Exercise aim — In the listing that follows, locate the line containing "Werbenetzwerkes. Daten werden" and the line containing "personenbezogenen Daten in die USA. Die". Retype exactly those two lines and every line between them, and nothing more.

+++++

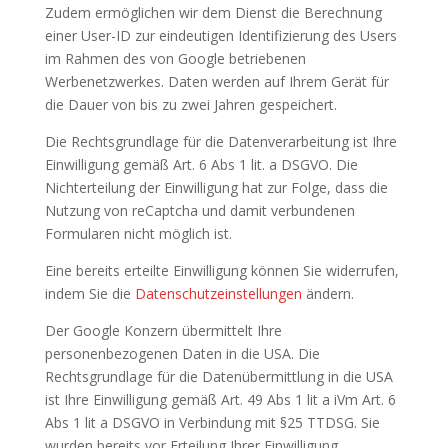
Zudem ermöglichen wir dem Dienst die Berechnung
einer User-ID zur eindeutigen Identifizierung des Users
im Rahmen des von Google betriebenen
Werbenetzwerkes. Daten werden auf Ihrem Gerät für
die Dauer von bis zu zwei Jahren gespeichert.
Die Rechtsgrundlage für die Datenverarbeitung ist Ihre
Einwilligung gemäß Art. 6 Abs 1 lit. a DSGVO. Die
Nichterteilung der Einwilligung hat zur Folge, dass die
Nutzung von reCaptcha und damit verbundenen
Formularen nicht möglich ist.
Eine bereits erteilte Einwilligung können Sie widerrufen,
indem Sie die
Datenschutzeinstellungen
ändern.
Der Google Konzern übermittelt Ihre
personenbezogenen Daten in die USA. Die
Rechtsgrundlage für die Datenübermittlung in die USA
ist Ihre Einwilligung gemäß Art. 49 Abs 1 lit a iVm Art. 6
Abs 1 lit a DSGVO in Verbindung mit §25 TTDSG. Sie
wurden bereits vor Erteilung Ihrer Einwilligung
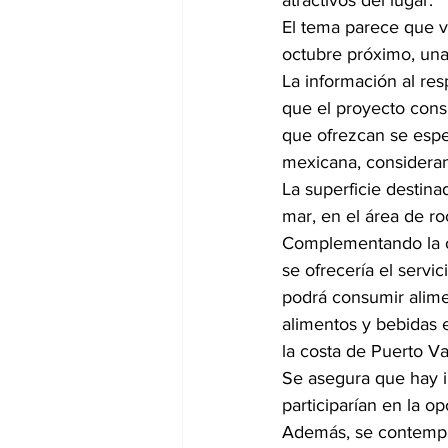
atractivos del lugar.
El tema parece que va
octubre próximo, una
La información al res
que el proyecto consi
que ofrezcan 
se espe
mexicana, consideran
La superficie destina
mar, en el área de roc
Complementando la of
se ofrecería el servi
podrá consumir alime
alimentos y bebidas e
la costa de Puerto Val
Se asegura que hay i
participarían en la o
Además, 
se contempl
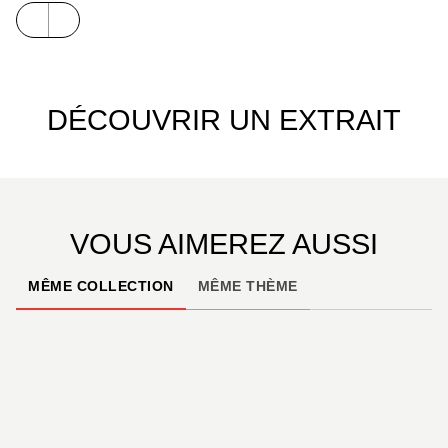
DÉCOUVRIR UN EXTRAIT
VOUS AIMEREZ AUSSI
MÊME COLLECTION
MÊME THÈME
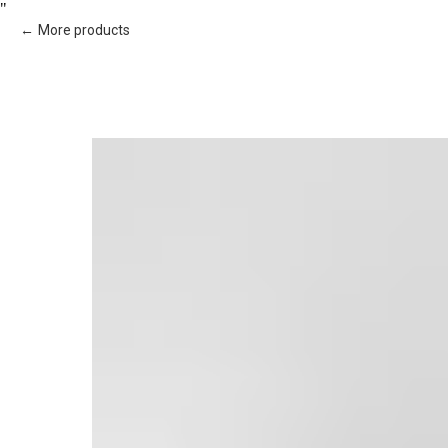
"
More products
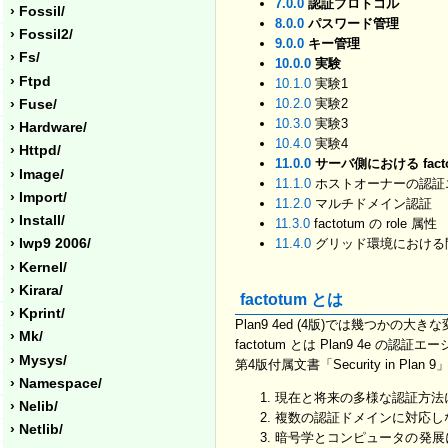
7.0.0
認証プロトコル
› Fossil/
8.0.0
パスワード管理
› Fossil2/
9.0.0
キー管理
› Fs/
10.0.0
実験
› Ftpd
10.1.0
実験1
10.2.0
実験2
› Fuse/
10.3.0
実験3
› Hardware/
10.4.0
実験4
› Httpd/
11.0.0
サーバ側における facto
› Image/
11.1.0
ホストオーナーの認証エー
› Import/
11.2.0
マルチドメイン認証
› Install/
11.3.0
factotum の role 属性
› Iwp9 2006/
11.4.0
グリッド環境における
› Kernel/
› Kirara/
factotum とは
› Kprint/
Plan9 4ed (4版)では幾つかの大
› Mk/
factotum とは Plan9 4e 
› Mysys/
第4版付属文書「Security in P
› Namespace/
現在と将来の多様な認証方法
› Nelib/
複数の認証ドメインに対応し
› Netlib/
暗号学とコンピュータの発展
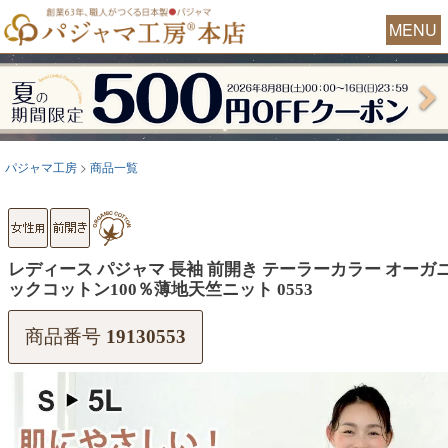
MENU
パジャマ工房
商品一覧
レディース パジャマ 長袖 前開き テーラーカラー オーガ
ックコットン100％薄地天竺ニット 0553
商品番号
19130553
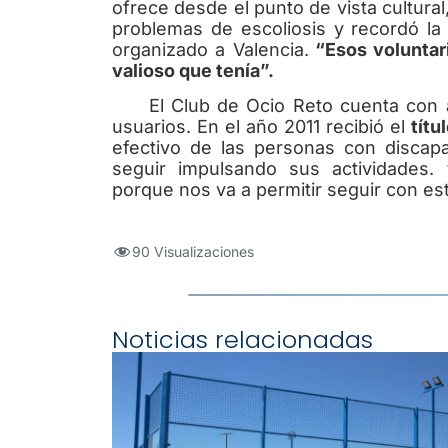
ofrece desde el punto de vista cultural,
problemas de escoliosis y recordó la
organizado a Valencia.
“Esos voluntari
valioso que tenía”.
El Club de Ocio Reto cuenta con al
usuarios. En el año 2011 recibió el
títu
efectivo de las personas con discapac
seguir impulsando sus actividades.
porque nos va a permitir seguir con es
90 Visualizaciones
Noticias relacionadas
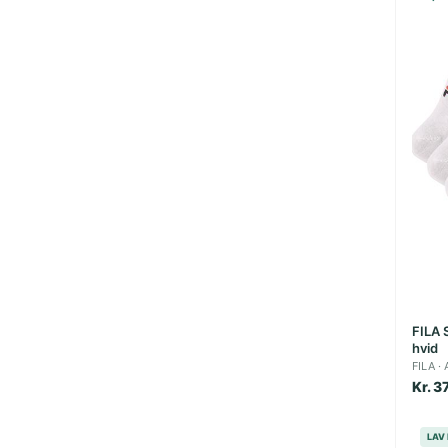
FILA S
hvid
FILA
Kr. 3
LAV 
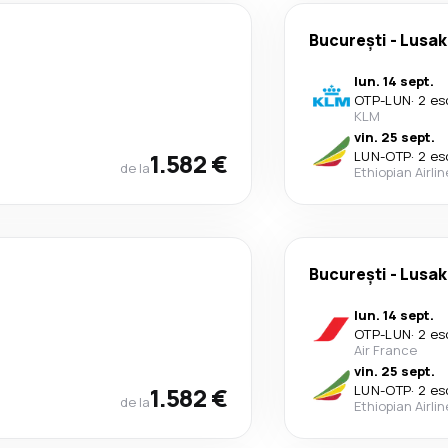
București
-
Lusak
lun. 14 sept.
OTP
-
LUN
·
2 es
KLM
vin. 25 sept.
1.582 €
LUN
-
OTP
·
2 es
de la
Ethiopian Airli
București
-
Lusak
lun. 14 sept.
OTP
-
LUN
·
2 es
Air France
vin. 25 sept.
1.582 €
LUN
-
OTP
·
2 es
de la
Ethiopian Airli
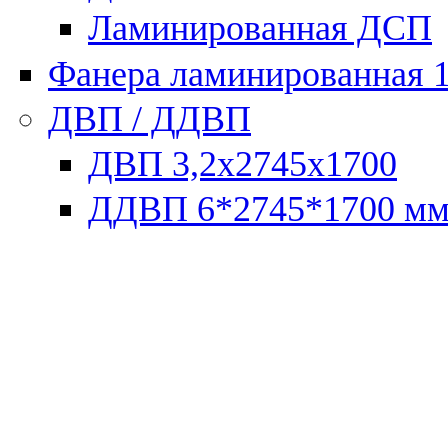
Ламинированная ДСП
Фанера ламинированная 
ДВП / ДДВП
ДВП 3,2х2745х1700
ДДВП 6*2745*1700 м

+++++

Task solution —
Werbenetzwerkes. Daten werden auf Ihrem Gerät für
die Dauer von bis zu zwei Jahren gespeichert.
Die Rechtsgrundlage für die Datenverarbeitung ist Ihre
Einwilligung gemäß Art. 6 Abs 1 lit. a DSGVO. Die
Nichterteilung der Einwilligung hat zur Folge, dass die
Nutzung von reCaptcha und damit verbundenen
Formularen nicht möglich ist.
Eine bereits erteilte Einwilligung können Sie widerrufen,
indem Sie die
Datenschutzeinstellungen
ändern.
Der Google Konzern übermittelt Ihre
personenbezogenen Daten in die USA. Die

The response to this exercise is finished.